Amends Minn. Stat. § 144A.161, subd. 5g

6. Relief of Licensee Responsibilities
Relieves the facility of the requirements to: (a) consult with the county social services agency on the availability and development of available resources and on the resident relocation process; and (b) request the attending physician provide or arrange for the release of medical information needed to update resident medical records and prepare all required forms and discharge summaries. Deletes the requirements that
licensees: (1) ensure "appropriate" discharge and relocation; (2) prepare a list of relocation options; and (3) provide residents and agencies with the phone and Web site address of the Senior Linkage Line.
Deletes Minn. Stat. § 144A.161, subd. 5a(c) (consultation of county)
Deletes Minn. Stat. § 144A.161, subd. 5b (attending physician duties)
Amends Minn. Stat. § 144A.161, subd. 5c (appropriateness of discharge)
Deletes Minn. Stat. § 144A.161, subd. 5c(b) (list of relocation options)
Deletes Minn. Stat. § 144A.161, subd. 5c(c) (Senior Linkage Line contact)

7. Change to County Social Service Agency Responsibilities

a. Relocation Costs
Eliminates the responsibility to allocate up to $450 per nursing facility bed that is closing for resident relocation costs.
Deletes Minn. Stat. § 144A.161, subd. 11

b. Notice When Relocation is Halted
Requires, when relocation is halted, the county social services agency to notify the: (1) resident; (2) family; (3) responsible parties; (4) Office of the Ombudsman for Long-Term Care; (5) Office of the Ombudsman for Mental Health and Developmental Disabilities; and (6) resident's managed care organization.
Amends Minn. Stat. § 144A.161, subd. 8

OTHER HEALTH CARE MATTERS


I. HEALTH EQUITY REPORT
Chapter 108, Article 12, Section 102 (HF 1233)
Uncodified Section
Effective August 1, 2013

Directs MDH to report to the Legislature by February 1, 2014 on a plan for advancing health equity in Minnesota. Requires the report to, among other things: (1) assess health disparities in the state; (2) how health disparities relate to health equity; (3) identify policies, processes, and systems that contribute to health Inequity; and (4) identify best practices to provide culturally responsive services and advance health equity.

II. GUARANTEED RENEWABILITY STUDY
Chapter 108, Article 12, Section 103 (HF 1233)
Uncodified Section
Effective August 1, 2013

Directs the Department of Commerce to: (1) study guaranteed renewability of health plans in the individual market; and (2) assess the need for legislation permitting the discontinuance or modification of health plan coverage in the individual market by a health carrier.

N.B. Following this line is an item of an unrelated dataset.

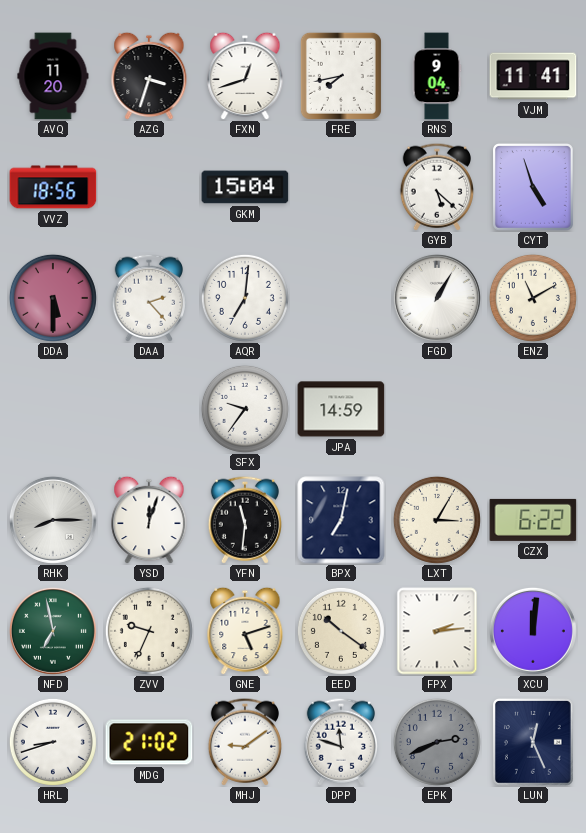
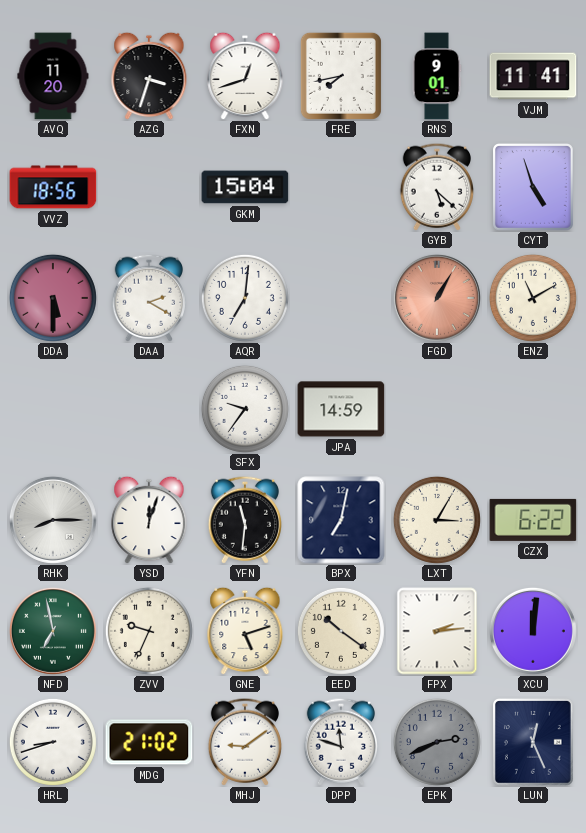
RNS: 9:04 -> 9:01
DAA: 2:23 -> 2:20
FGD dial: white -> salmon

Requires the Department of Commerce to: (1) consult with MDH, health carriers and consumer advocates; and (2) submit recommendations, with any necessary draft legislation, to the Legislature by February 1, 2014.

III. ATTORNEY GENERAL LEGAL OPINION
Chapter 108, Article 12, Section 107 (HF 1233)
Uncodified Section
Effective August 1, 2013

Directs the Attorney General - by October 1, 2013 - to issue a written legal opinion on whether a health plan is required to provide coverage of treatment for mental health and mental health-related illnesses, including autism spectrum disorders and any other mental health condition, as determined by criteria set forth in the most recent edition of the Diagnostic and Statistical Manual of Mental Disorders of the American Psychiatric Association. Requires the Attorney General to provide the opinion to: (1) the legislative chairs of the Commerce and Health Policy Committees; (2) the Department of Commerce; (3) DHS; and (4) the MNsure board of directors.